** What the exercise asks **
Exact copies of the records below are needed, free of pictures.

** Records provided **

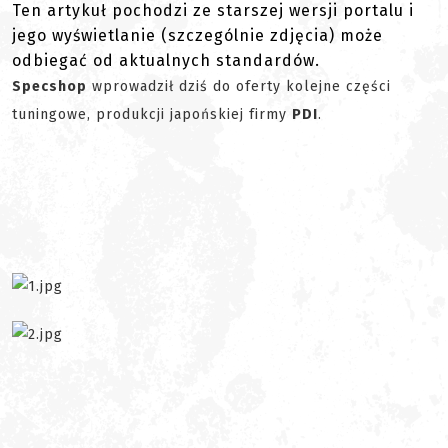
Ten artykuł pochodzi ze starszej wersji portalu i
jego wyświetlanie (szczególnie zdjęcia) może
odbiegać od aktualnych standardów.
Specshop
wprowadził dziś do oferty kolejne części
tuningowe, produkcji japońskiej firmy
PDI
.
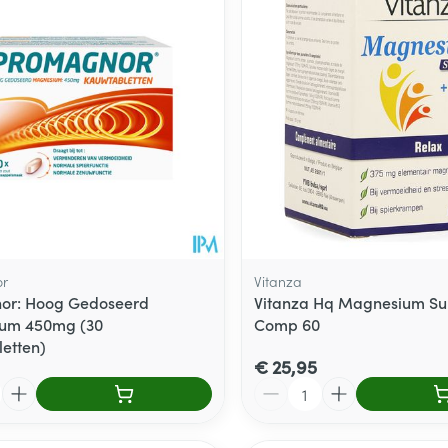
r
Vitanza
or: Hoog Gedoseerd
Vitanza Hq Magnesium Su
um 450mg (30
Comp 60
etten)
€ 25,95
Aantal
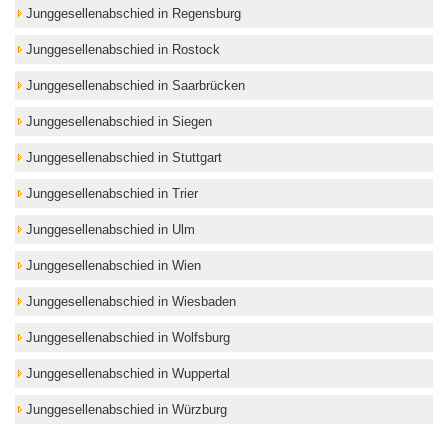
Junggesellenabschied in Regensburg
Junggesellenabschied in Rostock
Junggesellenabschied in Saarbrücken
Junggesellenabschied in Siegen
Junggesellenabschied in Stuttgart
Junggesellenabschied in Trier
Junggesellenabschied in Ulm
Junggesellenabschied in Wien
Junggesellenabschied in Wiesbaden
Junggesellenabschied in Wolfsburg
Junggesellenabschied in Wuppertal
Junggesellenabschied in Würzburg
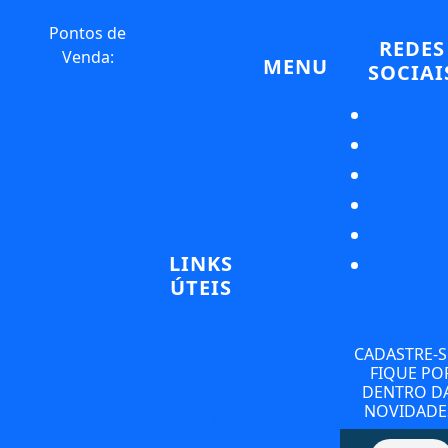
Pontos de
REDES
Venda:
MENU
SOCIAI
Hotel Hilton
Quem Somos
Copacabana
Fale Conosco
Login Agentes
Av. Princesa
Cadastre sua
Isabel 10 –
Agência
Copacabana, Rio
Compre online
de Janeiro – RJ,
Blog
Produtos
22011-010
Ingressos
LINKS
Horário: 7h às
Conectados
ÚTEIS
22h
Tours
Regulares
Termos e
Hotel Hilton
Tours
Condições
Privativos
Barra
CADASTRE-S
Aviso de
Transporte
FIQUE PO
Av. Embaixador
Privacidade
Exclusivo
DENTRO D
Abelardo Bueno
Cookies
Reservas em
NOVIDADE
Portal do Titular
1430 – Barra da
Restaurantes e
(LGPD)
Hotéis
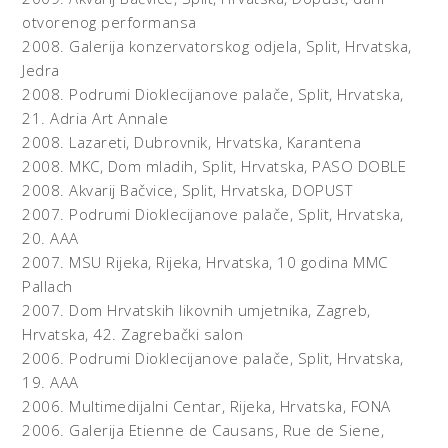
dominacija, a moć, vlast, izoliranost, masovni turizam,
otvorenog performansa
laži, nasilje, pritisak i vlastiti umjetnički identitet „u smislu
2008.
Galerija konzervatorskog odjela, Split, Hrvatska,
djelatnog činitelja izmjene svijeta na bolje“, kako stoji u
Jedra
uvodnom tekstu izložbe, samo su neki od pojmova koje
2008.
Podrumi Dioklecijanove palače, Split, Hrvatska,
su interpretirali odabrani umjetnici.
21. Adria Art Annale
2008.
Lazareti, Dubrovnik, Hrvatska,
Karantena
(Ispod svih tih zastava)
2008.
MKC, Dom mladih, Split, Hrvatska,
PASO DOBLE
2008.
Akvarij Bačvice, Split, Hrvatska,
DOPUST
Rad koji se gotovo pamfletistički referira na situaciju
2007.
Podrumi Dioklecijanove palače, Split, Hrvatska,
dominacije u svim njenim slojevima i istovremeno
20. AAA
balansira u tankom međuprostoru između punokrvnog
društvenog aktivizima i angažirane umjetnosti je rad
2007.
MSU Rijeka, Rijeka, Hrvatska,
10 godina MMC
voditelja Art radionice Lazareti, Slavena Tolja. Tolj, naime
Pallach
stavlja u suodnos izjavu dubrovačkog gradonačelnika
2007.
Dom Hrvatskih likovnih umjetnika, Zagreb,
kako vlast u gradu uvijek ima onaj čija je zastava, otkako
Hrvatska,
42. Zagrebački salon
je svijeta i vijeka (koja se originalno odnosila na uklanjanje
2006.
Podrumi Dioklecijanove palače, Split, Hrvatska,
zastava Društva prijatelja dubrovačke starine sa
19. AAA
dubrovačkih zidina) i fotografiju zastave Razvoj golfa,
2006.
Multimedijalni Centar, Rijeka, Hrvatska,
FONA
investitora u megalomanski projekt golfa na Srđa. U okviru
2006.
Galerija Etienne de Causans, Rue de Siene,
svog minimalističkog izraza podvlači tužnu dubrovačku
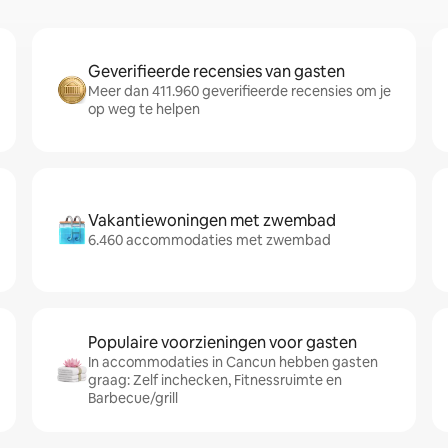
Geverifieerde recensies van gasten
Meer dan 411.960 geverifieerde recensies om je
op weg te helpen
Vakantiewoningen met zwembad
6.460 accommodaties met zwembad
Populaire voorzieningen voor gasten
In accommodaties in Cancun hebben gasten
graag: Zelf inchecken, Fitnessruimte en
Barbecue/grill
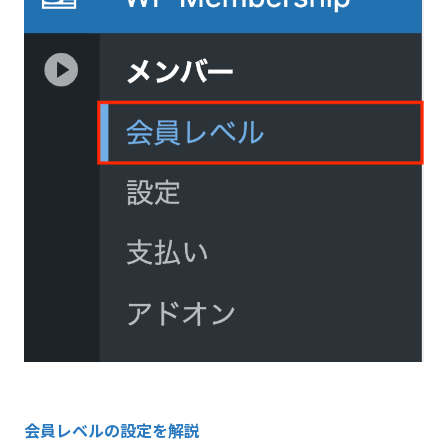
会員レベルの設定を解説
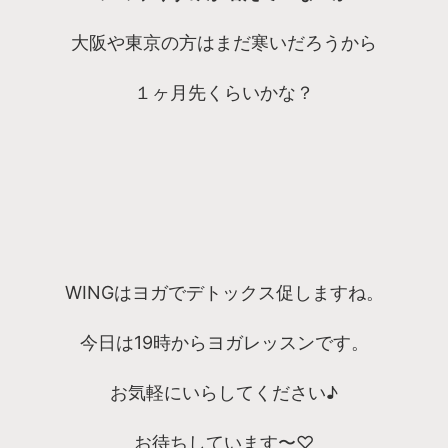
大阪や東京の方はまだ寒いだろうから
１ヶ月先くらいかな？
WINGはヨガでデトックス促しますね。
今日は19時からヨガレッスンです。
お気軽にいらしてください♪
お待ちしています〜♡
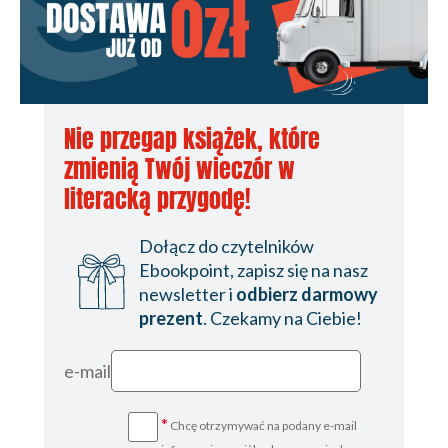
Nie przegap książek, które
zmienią Twój wieczór w
literacką przygodę!
Dołącz do czytelników
Ebookpoint, zapisz się na nasz
newsletter i
odbierz darmowy
prezent
. Czekamy na Ciebie!
e-mail
*
Chcę otrzymywać na podany e-mail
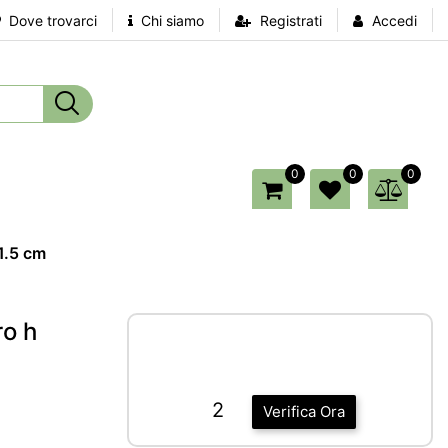
Dove trovarci
Chi siamo
Registrati
Accedi
0
0
0
21.5 cm
ro h
2
Verifica Ora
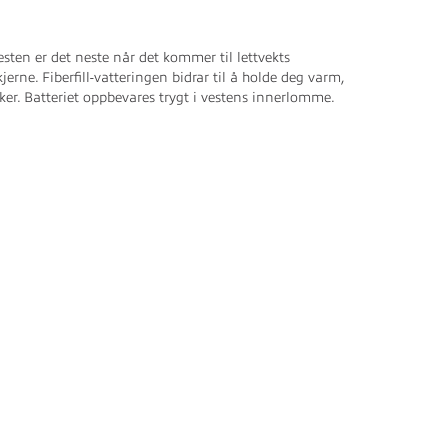
ten er det neste når det kommer til lettvekts
rne. Fiberfill-vatteringen bidrar til å holde deg varm,
ker. Batteriet oppbevares trygt i vestens innerlomme.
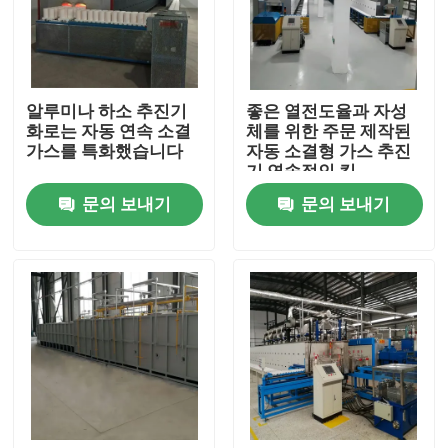
공장 여행
알루미나 하소 추진기
좋은 열전도율과 자성
품질 관리
화로는 자동 연속 소결
체를 위한 주문 제작된
가스를 특화했습니다
자동 소결형 가스 추진
기 연속적인 킬
소식
문의 보내기
문의 보내기
경우
인용문을 요구하세요
롤러 단조로
푸셔 전기로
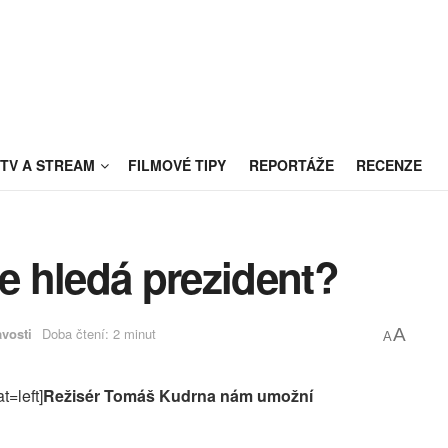
TV A STREAM
FILMOVÉ TIPY
REPORTÁŽE
RECENZE
se hledá prezident?
vosti
Doba čtení: 2 minut
A
A
t=left]
Režisér Tomáš Kudrna nám umožní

** Result of this task **
Ten artykuł pochodzi ze starszej wersji portalu i
jego wyświetlanie (szczególnie zdjęcia) może
odbiegać od aktualnych standardów.
Specshop
wprowadził dziś do oferty kolejne części
tuningowe, produkcji japońskiej firmy
PDI
.
r
Vitanza
or: Hoog Gedoseerd
Vitanza Hq Magnesium Su
um 450mg (30
Comp 60
etten)
€ 25,95
Aantal
Junggesellenabschied in Regensburg
Junggesellenabschied in Rostock
Junggesellenabschied in Saarbrücken
Junggesellenabschied in Siegen
Junggesellenabschied in Stuttgart
Junggesellenabschied in Trier
Junggesellenabschied in Ulm
Junggesellenabschied in Wien
Junggesellenabschied in Wiesbaden
Junggesellenabschied in Wolfsburg
Junggesellenabschied in Wuppertal
Junggesellenabschied in Würzburg
Pontos de
REDES
Venda:
MENU
SOCIAI
Hotel Hilton
Quem Somos
Copacabana
Fale Conosco
Login Agentes
Av. Princesa
Cadastre sua
Isabel 10 –
Agência
Copacabana, Rio
Compre online
de Janeiro – RJ,
Blog
Produtos
22011-010
Ingressos
LINKS
Horário: 7h às
Conectados
ÚTEIS
22h
Tours
Regulares
Termos e
Hotel Hilton
Tours
Condições
Privativos
Barra
CADASTRE-S
Aviso de
Transporte
FIQUE PO
Av. Embaixador
Privacidade
Exclusivo
DENTRO D
Abelardo Bueno
Cookies
Reservas em
NOVIDADE
Portal do Titular
1430 – Barra da
Restaurantes e
(LGPD)
Hotéis
dominacija, a moć, vlast, izoliranost, masovni turizam,
otvorenog performansa
laži, nasilje, pritisak i vlastiti umjetnički identitet „u smislu
2008.
Galerija konzervatorskog odjela, Split, Hrvatska,
djelatnog činitelja izmjene svijeta na bolje“, kako stoji u
Jedra
uvodnom tekstu izložbe, samo su neki od pojmova koje
2008.
Podrumi Dioklecijanove palače, Split, Hrvatska,
su interpretirali odabrani umjetnici.
21. Adria Art Annale
2008.
Lazareti, Dubrovnik, Hrvatska,
Karantena
(Ispod svih tih zastava)
2008.
MKC, Dom mladih, Split, Hrvatska,
PASO DOBLE
2008.
Akvarij Bačvice, Split, Hrvatska,
DOPUST
Rad koji se gotovo pamfletistički referira na situaciju
2007.
Podrumi Dioklecijanove palače, Split, Hrvatska,
dominacije u svim njenim slojevima i istovremeno
20. AAA
balansira u tankom međuprostoru između punokrvnog
društvenog aktivizima i angažirane umjetnosti je rad
2007.
MSU Rijeka, Rijeka, Hrvatska,
10 godina MMC
voditelja Art radionice Lazareti, Slavena Tolja. Tolj, naime
Pallach
stavlja u suodnos izjavu dubrovačkog gradonačelnika
2007.
Dom Hrvatskih likovnih umjetnika, Zagreb,
kako vlast u gradu uvijek ima onaj čija je zastava, otkako
Hrvatska,
42. Zagrebački salon
je svijeta i vijeka (koja se originalno odnosila na uklanjanje
2006.
Podrumi Dioklecijanove palače, Split, Hrvatska,
zastava Društva prijatelja dubrovačke starine sa
19. AAA
dubrovačkih zidina) i fotografiju zastave Razvoj golfa,
2006.
Multimedijalni Centar, Rijeka, Hrvatska,
FONA
investitora u megalomanski projekt golfa na Srđa. U okviru
2006.
Galerija Etienne de Causans, Rue de Siene,
svog minimalističkog izraza podvlači tužnu dubrovačku
Geverifieerde recensies van gasten
Meer dan 411.960 geverifieerde recensies om je
op weg te helpen
Vakantiewoningen met zwembad
6.460 accommodaties met zwembad
Populaire voorzieningen voor gasten
In accommodaties in Cancun hebben gasten
graag: Zelf inchecken, Fitnessruimte en
Barbecue/grill
会員レベルの設定を解説
大阪や東京の方はまだ寒いだろうから
１ヶ月先くらいかな？
WINGはヨガでデトックス促しますね。
今日は19時からヨガレッスンです。
お気軽にいらしてください♪
お待ちしています〜♡
Nie przegap książek, które
zmienią Twój wieczór w
literacką przygodę!
Dołącz do czytelników
Ebookpoint, zapisz się na nasz
newsletter i
odbierz darmowy
prezent
. Czekamy na Ciebie!
e-mail
*
Chcę otrzymywać na podany e-mail
Dove trovarci
Chi siamo
Registrati
Accedi
0
0
0
21.5 cm
ro h
2
Verifica Ora
ten er det neste når det kommer til lettvekts
rne. Fiberfill-vatteringen bidrar til å holde deg varm,
ker. Batteriet oppbevares trygt i vestens innerlomme.
공장 여행
알루미나 하소 추진기
좋은 열전도율과 자성
품질 관리
화로는 자동 연속 소결
체를 위한 주문 제작된
가스를 특화했습니다
자동 소결형 가스 추진
기 연속적인 킬
소식
문의 보내기
문의 보내기
경우
인용문을 요구하세요
롤러 단조로
푸셔 전기로
TV A STREAM
FILMOVÉ TIPY
REPORTÁŽE
RECENZE
se hledá prezident?
vosti
Doba čtení: 2 minut
A
A
t=left]
Režisér Tomáš Kudrna nám umožní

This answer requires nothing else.